→ **Task to complete**: Start with the first line of the records below. Output each line exactly, ending with the one that contains "What do you see at coordinates (1076, 1489)".

(Items listed in a dataset)
____________________
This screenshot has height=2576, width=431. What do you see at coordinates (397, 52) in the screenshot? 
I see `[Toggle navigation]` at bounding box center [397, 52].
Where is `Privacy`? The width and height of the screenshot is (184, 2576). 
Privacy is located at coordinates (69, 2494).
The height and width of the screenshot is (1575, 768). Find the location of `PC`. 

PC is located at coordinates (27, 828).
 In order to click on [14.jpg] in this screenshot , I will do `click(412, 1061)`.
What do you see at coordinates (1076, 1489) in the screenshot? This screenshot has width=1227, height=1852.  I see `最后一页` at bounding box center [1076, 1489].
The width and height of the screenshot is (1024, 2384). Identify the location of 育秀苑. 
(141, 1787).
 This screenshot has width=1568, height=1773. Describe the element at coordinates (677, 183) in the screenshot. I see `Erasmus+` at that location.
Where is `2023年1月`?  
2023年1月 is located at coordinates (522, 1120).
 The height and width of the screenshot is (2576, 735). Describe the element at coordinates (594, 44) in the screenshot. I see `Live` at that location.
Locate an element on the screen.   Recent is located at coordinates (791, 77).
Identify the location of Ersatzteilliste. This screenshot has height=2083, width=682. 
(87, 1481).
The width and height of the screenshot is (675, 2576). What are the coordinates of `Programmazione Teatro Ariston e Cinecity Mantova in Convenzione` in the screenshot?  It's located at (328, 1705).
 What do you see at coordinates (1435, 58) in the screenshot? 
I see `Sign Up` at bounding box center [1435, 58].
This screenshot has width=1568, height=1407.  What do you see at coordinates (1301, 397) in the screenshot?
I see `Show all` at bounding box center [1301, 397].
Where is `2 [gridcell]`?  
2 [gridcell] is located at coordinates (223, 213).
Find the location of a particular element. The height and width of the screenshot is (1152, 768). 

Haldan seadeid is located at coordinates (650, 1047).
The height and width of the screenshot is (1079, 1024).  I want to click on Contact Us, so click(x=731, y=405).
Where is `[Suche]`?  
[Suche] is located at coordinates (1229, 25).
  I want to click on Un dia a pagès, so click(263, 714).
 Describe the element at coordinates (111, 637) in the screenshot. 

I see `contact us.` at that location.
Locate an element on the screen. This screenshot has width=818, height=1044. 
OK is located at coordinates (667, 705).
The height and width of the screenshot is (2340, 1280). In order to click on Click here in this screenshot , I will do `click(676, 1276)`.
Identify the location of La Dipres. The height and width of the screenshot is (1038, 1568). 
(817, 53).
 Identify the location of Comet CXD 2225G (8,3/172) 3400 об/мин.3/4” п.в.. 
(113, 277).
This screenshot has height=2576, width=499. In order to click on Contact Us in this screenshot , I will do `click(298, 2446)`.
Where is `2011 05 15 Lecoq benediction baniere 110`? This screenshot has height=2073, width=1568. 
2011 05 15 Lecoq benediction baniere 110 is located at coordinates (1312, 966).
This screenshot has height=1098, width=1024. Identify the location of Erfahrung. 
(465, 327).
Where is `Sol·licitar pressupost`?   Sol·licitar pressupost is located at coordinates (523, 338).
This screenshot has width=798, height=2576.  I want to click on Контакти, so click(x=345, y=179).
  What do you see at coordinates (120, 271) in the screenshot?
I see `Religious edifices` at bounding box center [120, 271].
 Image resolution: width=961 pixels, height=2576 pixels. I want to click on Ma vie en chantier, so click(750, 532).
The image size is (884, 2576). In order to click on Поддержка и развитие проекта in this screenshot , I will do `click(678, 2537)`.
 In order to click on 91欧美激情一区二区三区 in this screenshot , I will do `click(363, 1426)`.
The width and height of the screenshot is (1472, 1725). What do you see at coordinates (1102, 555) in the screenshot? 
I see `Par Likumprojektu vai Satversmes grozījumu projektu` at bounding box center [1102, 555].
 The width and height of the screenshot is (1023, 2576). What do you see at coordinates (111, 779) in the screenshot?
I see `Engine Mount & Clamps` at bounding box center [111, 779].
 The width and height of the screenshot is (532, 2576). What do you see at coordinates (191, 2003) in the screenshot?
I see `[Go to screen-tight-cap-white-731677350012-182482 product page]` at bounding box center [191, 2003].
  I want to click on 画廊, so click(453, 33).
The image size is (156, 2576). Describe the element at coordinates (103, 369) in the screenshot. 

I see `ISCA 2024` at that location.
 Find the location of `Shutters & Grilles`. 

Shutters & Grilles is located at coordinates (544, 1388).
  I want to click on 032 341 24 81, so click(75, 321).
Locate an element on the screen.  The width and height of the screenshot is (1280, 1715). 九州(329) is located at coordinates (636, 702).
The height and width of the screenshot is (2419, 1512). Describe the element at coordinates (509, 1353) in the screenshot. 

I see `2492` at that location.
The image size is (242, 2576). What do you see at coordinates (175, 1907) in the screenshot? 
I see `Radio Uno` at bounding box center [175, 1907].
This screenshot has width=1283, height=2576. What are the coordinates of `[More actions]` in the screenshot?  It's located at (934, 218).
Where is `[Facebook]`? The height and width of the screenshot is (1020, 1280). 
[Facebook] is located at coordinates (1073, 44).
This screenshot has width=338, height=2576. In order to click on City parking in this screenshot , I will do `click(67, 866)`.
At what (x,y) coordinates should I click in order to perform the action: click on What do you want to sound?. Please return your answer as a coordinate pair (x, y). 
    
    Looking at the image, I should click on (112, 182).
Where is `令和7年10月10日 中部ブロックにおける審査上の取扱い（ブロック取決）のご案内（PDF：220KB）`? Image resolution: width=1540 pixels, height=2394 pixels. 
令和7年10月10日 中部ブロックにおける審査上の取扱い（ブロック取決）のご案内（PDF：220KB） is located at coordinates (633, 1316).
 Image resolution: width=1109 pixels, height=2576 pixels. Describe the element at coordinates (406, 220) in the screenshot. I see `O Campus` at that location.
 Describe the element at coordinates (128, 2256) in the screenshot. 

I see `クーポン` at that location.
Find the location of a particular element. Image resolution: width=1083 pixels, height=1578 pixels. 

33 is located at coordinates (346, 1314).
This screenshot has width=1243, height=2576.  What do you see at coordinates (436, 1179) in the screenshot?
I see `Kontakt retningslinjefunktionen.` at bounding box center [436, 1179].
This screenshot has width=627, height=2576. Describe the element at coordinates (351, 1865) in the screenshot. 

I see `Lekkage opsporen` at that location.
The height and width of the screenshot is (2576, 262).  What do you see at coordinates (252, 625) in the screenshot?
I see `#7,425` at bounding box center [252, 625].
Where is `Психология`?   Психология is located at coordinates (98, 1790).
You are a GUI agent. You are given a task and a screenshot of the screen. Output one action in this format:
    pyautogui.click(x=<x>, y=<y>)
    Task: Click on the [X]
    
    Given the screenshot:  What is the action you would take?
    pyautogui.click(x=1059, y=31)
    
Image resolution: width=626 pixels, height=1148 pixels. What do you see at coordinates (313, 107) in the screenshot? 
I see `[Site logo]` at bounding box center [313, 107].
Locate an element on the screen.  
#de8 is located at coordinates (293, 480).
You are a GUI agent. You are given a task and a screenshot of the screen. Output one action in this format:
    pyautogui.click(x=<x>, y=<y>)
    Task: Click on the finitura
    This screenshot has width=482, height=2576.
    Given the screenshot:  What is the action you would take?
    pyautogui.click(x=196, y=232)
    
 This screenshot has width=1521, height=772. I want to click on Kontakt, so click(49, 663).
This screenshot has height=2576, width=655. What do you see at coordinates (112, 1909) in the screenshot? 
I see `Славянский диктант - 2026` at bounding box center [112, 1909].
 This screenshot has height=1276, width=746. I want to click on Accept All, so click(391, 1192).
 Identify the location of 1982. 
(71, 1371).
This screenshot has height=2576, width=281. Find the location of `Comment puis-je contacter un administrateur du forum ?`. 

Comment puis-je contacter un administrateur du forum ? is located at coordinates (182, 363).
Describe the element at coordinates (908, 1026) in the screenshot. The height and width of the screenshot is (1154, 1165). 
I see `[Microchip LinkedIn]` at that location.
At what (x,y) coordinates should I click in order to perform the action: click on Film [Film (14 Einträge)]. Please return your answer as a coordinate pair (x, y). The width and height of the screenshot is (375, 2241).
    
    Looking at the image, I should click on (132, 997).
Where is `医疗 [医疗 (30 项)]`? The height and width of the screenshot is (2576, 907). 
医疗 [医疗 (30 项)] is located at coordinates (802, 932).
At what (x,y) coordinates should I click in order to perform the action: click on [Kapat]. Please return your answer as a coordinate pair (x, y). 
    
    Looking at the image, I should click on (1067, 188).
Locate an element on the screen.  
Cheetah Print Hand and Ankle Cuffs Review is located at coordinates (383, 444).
____________________
→ **Exercise output**:
This screenshot has height=2576, width=431. What do you see at coordinates (397, 52) in the screenshot? 
I see `[Toggle navigation]` at bounding box center [397, 52].
Where is `Privacy`? The width and height of the screenshot is (184, 2576). 
Privacy is located at coordinates (69, 2494).
The height and width of the screenshot is (1575, 768). Find the location of `PC`. 

PC is located at coordinates (27, 828).
 In order to click on [14.jpg] in this screenshot , I will do `click(412, 1061)`.
What do you see at coordinates (1076, 1489) in the screenshot? This screenshot has width=1227, height=1852.  I see `最后一页` at bounding box center [1076, 1489].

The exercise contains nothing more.